Vediamo solo un picco di <1% di inflazione aggiuntiva all'anno su un orizzonte di tre decenni. In scenari più aggressivi in cui le banche centrali scelgono di assorbire la metà o l'intero conto della decarbonizzazione attraverso il quantitative easing, i rischi di uno shock inflazionistico crescono. Eppure, pensiamo che il nostro terzo caso sia lo scenario più probabile, poiché sarebbe politicamente difficile giustificare un impulso monetario molto più espansivo. È vero, mentre i banchieri centrali hanno espresso il desiderio di aiutare a rendere più verde l'economia, i loro acquisti di obbligazioni societarie sono stati storicamente limitati alle politiche del tempo di crisi attraverso il quantitative easing e rimangono ben al di sotto degli acquisti di debito sovrano. Come tale, qualsiasi acquisto di obbligazioni societarie verdi sarebbe probabilmente limitato sia dalla dimensione dei futuri programmi di acquisto che dalla loro proporzione rispetto al mercato complessivo delle obbligazioni societarie, con allocazioni leggermente più alte sotto politiche di acquisto più progressive che evidenziano le preoccupazioni ambientali.

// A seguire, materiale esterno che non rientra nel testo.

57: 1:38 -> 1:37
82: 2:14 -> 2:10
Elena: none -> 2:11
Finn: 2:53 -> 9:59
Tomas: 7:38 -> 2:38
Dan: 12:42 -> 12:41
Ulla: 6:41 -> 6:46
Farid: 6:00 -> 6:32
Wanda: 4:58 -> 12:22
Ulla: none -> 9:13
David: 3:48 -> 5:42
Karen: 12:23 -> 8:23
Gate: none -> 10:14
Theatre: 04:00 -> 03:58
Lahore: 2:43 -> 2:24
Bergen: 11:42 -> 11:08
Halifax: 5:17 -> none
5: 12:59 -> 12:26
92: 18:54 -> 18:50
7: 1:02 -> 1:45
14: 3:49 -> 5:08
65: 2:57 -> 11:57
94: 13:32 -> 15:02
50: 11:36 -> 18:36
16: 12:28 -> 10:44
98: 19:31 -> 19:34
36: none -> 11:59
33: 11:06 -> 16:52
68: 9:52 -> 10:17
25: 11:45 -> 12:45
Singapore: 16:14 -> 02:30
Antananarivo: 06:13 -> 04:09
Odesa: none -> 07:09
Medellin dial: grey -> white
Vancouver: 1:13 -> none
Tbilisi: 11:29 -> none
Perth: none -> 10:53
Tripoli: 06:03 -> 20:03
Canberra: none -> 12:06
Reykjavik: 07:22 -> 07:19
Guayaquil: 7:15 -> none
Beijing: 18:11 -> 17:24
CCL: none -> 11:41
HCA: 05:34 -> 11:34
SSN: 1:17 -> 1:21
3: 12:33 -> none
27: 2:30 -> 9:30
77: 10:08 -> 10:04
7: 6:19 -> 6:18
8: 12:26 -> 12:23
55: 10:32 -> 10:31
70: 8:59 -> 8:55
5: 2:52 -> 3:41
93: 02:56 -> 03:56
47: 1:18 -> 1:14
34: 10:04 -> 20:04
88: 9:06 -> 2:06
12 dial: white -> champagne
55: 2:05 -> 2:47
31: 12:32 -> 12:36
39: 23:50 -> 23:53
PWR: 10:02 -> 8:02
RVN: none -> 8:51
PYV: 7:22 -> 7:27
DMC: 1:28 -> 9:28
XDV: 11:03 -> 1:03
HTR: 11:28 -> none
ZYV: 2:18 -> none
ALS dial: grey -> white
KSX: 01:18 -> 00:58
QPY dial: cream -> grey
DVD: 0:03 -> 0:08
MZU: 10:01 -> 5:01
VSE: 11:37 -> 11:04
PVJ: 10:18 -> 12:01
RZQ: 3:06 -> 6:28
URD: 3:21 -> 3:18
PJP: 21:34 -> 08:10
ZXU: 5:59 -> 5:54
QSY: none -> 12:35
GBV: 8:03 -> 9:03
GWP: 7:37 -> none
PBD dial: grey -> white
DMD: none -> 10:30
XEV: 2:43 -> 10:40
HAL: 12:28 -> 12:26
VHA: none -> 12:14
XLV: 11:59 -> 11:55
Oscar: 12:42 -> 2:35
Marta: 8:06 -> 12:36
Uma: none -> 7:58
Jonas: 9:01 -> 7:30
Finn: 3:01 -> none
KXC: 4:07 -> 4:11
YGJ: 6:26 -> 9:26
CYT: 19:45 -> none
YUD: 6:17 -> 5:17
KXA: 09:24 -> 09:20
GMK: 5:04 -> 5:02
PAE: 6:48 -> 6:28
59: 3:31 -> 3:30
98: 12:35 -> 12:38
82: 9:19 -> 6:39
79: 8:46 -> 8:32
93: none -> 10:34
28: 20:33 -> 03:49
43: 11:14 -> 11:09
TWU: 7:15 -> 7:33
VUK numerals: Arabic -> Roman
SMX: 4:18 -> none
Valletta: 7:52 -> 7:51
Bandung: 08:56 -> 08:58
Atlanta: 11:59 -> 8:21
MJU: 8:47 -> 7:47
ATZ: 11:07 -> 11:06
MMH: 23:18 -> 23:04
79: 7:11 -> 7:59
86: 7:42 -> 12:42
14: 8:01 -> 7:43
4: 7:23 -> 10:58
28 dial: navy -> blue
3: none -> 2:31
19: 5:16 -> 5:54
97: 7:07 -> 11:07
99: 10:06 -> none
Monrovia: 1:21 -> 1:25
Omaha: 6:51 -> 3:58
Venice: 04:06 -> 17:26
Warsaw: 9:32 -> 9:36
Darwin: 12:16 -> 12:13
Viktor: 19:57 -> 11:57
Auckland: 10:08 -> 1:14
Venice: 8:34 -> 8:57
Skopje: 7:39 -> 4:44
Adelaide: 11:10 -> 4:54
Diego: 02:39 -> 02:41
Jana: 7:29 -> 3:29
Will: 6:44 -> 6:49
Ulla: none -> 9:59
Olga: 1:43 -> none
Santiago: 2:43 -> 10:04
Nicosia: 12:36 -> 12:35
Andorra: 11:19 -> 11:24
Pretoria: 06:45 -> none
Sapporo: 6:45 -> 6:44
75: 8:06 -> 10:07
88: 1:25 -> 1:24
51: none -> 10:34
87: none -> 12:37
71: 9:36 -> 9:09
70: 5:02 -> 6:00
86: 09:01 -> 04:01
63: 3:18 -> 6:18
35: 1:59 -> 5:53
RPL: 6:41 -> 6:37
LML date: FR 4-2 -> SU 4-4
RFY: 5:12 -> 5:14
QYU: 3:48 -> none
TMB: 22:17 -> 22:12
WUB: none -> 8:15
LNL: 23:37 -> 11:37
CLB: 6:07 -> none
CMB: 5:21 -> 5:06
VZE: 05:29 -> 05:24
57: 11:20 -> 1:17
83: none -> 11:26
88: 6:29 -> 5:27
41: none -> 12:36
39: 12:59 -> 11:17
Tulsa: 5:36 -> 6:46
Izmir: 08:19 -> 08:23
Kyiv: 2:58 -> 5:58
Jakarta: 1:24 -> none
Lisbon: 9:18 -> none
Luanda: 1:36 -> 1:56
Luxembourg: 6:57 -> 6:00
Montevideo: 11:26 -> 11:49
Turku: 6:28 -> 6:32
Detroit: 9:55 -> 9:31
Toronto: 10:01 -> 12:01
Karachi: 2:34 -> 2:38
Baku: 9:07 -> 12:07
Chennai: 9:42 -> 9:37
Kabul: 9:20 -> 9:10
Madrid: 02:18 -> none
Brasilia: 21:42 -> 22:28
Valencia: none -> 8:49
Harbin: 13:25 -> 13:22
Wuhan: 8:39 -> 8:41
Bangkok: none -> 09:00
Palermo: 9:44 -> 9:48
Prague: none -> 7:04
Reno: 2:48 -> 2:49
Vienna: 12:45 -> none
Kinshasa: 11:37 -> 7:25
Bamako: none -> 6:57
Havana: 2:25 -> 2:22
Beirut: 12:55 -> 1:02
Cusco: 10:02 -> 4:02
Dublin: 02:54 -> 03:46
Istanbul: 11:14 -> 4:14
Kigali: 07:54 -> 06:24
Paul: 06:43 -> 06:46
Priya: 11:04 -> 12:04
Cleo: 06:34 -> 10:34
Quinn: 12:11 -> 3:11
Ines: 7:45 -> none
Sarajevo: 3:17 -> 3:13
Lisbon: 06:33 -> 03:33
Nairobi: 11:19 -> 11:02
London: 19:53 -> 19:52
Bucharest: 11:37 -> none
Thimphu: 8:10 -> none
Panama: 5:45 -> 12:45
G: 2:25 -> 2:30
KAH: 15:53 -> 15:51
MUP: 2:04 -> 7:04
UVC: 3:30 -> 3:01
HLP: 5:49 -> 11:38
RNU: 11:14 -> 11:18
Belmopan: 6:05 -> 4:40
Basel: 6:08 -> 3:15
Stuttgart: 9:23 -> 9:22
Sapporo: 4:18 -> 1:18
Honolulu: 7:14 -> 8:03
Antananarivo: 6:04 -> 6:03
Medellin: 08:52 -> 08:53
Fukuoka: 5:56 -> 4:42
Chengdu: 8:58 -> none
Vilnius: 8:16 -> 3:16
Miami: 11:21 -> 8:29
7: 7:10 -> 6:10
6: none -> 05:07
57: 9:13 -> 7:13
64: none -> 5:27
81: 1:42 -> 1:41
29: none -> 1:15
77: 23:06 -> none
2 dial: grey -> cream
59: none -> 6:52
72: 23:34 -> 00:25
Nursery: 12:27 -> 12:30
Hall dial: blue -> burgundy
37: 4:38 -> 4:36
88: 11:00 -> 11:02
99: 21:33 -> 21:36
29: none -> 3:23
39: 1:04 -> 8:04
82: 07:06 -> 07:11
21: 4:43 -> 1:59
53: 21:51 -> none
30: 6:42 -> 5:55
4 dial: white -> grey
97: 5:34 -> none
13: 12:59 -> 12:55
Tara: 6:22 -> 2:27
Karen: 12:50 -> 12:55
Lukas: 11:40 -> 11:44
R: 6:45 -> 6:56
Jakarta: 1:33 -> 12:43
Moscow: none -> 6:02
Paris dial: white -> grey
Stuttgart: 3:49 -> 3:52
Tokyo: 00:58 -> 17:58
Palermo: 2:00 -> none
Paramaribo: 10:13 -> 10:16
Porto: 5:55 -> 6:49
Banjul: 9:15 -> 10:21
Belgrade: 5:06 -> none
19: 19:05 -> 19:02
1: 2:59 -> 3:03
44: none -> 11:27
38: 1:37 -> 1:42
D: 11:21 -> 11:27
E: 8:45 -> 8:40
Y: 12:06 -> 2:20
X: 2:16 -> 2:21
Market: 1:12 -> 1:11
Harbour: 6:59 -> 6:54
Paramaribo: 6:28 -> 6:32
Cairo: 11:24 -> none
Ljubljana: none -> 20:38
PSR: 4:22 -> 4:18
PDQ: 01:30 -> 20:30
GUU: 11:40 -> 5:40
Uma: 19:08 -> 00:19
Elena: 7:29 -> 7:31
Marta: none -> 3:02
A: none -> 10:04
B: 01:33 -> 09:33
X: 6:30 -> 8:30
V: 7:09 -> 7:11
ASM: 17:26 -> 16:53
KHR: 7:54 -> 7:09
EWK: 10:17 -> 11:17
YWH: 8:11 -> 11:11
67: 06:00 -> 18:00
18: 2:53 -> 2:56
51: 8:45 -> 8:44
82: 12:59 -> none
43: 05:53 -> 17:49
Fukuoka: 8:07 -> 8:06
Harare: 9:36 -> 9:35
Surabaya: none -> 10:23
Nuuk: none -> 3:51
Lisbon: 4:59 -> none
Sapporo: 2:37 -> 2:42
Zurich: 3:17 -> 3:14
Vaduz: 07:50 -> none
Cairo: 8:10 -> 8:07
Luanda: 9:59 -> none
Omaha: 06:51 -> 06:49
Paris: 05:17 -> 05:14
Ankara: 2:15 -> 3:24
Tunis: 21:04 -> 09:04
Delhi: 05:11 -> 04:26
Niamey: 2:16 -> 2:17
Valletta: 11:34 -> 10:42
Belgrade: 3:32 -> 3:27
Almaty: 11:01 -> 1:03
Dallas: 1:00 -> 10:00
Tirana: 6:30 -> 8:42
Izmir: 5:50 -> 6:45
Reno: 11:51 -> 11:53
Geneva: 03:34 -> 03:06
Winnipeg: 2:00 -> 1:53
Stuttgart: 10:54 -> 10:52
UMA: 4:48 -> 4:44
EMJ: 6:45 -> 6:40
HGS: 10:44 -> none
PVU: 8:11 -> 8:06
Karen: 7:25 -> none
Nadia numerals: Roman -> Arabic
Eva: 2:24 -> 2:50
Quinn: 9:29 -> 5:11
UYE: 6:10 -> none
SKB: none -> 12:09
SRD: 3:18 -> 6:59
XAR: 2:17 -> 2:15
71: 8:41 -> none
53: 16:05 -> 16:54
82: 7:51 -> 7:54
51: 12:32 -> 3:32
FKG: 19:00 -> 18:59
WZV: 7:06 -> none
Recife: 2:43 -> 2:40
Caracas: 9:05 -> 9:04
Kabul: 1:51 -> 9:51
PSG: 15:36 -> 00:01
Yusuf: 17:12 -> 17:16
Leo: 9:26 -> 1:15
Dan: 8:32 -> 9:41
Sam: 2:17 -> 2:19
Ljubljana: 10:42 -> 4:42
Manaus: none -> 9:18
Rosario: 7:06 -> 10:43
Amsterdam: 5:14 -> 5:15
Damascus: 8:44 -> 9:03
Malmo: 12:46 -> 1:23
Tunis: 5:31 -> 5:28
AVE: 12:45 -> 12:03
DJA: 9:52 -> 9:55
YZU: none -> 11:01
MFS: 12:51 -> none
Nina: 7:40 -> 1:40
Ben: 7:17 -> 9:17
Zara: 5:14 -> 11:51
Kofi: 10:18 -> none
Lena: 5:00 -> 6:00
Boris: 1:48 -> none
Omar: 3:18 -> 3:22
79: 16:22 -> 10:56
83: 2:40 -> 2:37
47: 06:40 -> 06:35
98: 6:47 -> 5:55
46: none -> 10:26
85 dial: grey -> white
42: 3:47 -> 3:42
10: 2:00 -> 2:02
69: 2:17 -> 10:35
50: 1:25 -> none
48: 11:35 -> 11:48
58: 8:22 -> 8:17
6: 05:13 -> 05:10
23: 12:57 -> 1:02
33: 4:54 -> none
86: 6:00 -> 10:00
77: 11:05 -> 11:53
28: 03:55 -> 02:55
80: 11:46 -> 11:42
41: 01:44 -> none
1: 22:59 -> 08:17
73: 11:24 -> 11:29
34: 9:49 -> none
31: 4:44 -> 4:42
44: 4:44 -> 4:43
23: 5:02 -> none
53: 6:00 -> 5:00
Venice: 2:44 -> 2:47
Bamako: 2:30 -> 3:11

Ed ecco fatto: proprio come l'covid è stata una gigantesca cortina fumogena per "permettere" alle banche centrali e ai Treasuries di fondersi e portarci all'Helicopter Money e alla MMT, creando circa $30 trilioni di liquidità nel processo, il mito "Net Zero" è ciò che perpetuerà questa stampa senza fine per i prossimi 30 anni, un periodo durante il quale gli unici benefici saranno concessi a coloro che beneficiano del QE e della stampa di denaro. Che sarebbero i più ricchi. Per quanto riguarda tutti gli altri, beh, i vostri pronipoti o i loro nipoti potrebbero (o non potrebbero) vivere in un mondo più pulito. Non lo sappiamo davvero, ma se non cominciamo a stampare denaro ora sarà troppo tardi.

Se questo suona più spaventoso e più manipolativo di qualsiasi religione nella storia umana, è perché lo è.